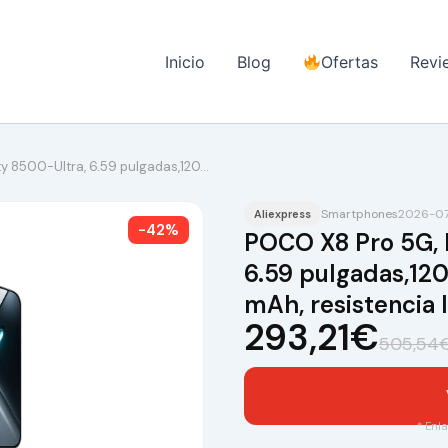
Inicio
Blog
Ofertas
Revi
y 8500-Ultra, 6.59 pulgadas,120…
Smartphones
2026-07-
Aliexpress
-42%
POCO X8 Pro 5G, 
6.59 pulgadas,12
mAh, resistencia I
293,21€
505,54
* Enla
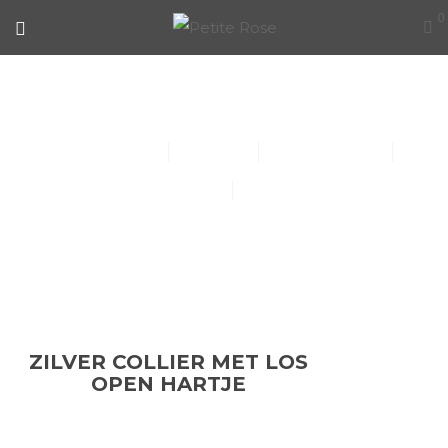
0
ZILVER COLLIER MET LOS OPEN
HARTJE
Collier (30)
Kindersieraden (1)
Armbanden (14)
Oorbellen (15)
Ringen (56)
ZILVER COLLIER MET LOS
OPEN HARTJE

▶ [Aim of the exercise]:
Exclude the pictures and reproduce every entry exactly.

▶ [Response below]:
Inicio
Blog
Ofertas
Revi
y 8500-Ultra, 6.59 pulgadas,120…
Smartphones
2026-07-
Aliexpress
-42%
POCO X8 Pro 5G, 
6.59 pulgadas,12
mAh, resistencia I
293,21€
505,54
* Enla
0
ZILVER COLLIER MET LOS OPEN
HARTJE
Collier (30)
Kindersieraden (1)
Armbanden (14)
Oorbellen (15)
Ringen (56)
ZILVER COLLIER MET LOS
OPEN HARTJE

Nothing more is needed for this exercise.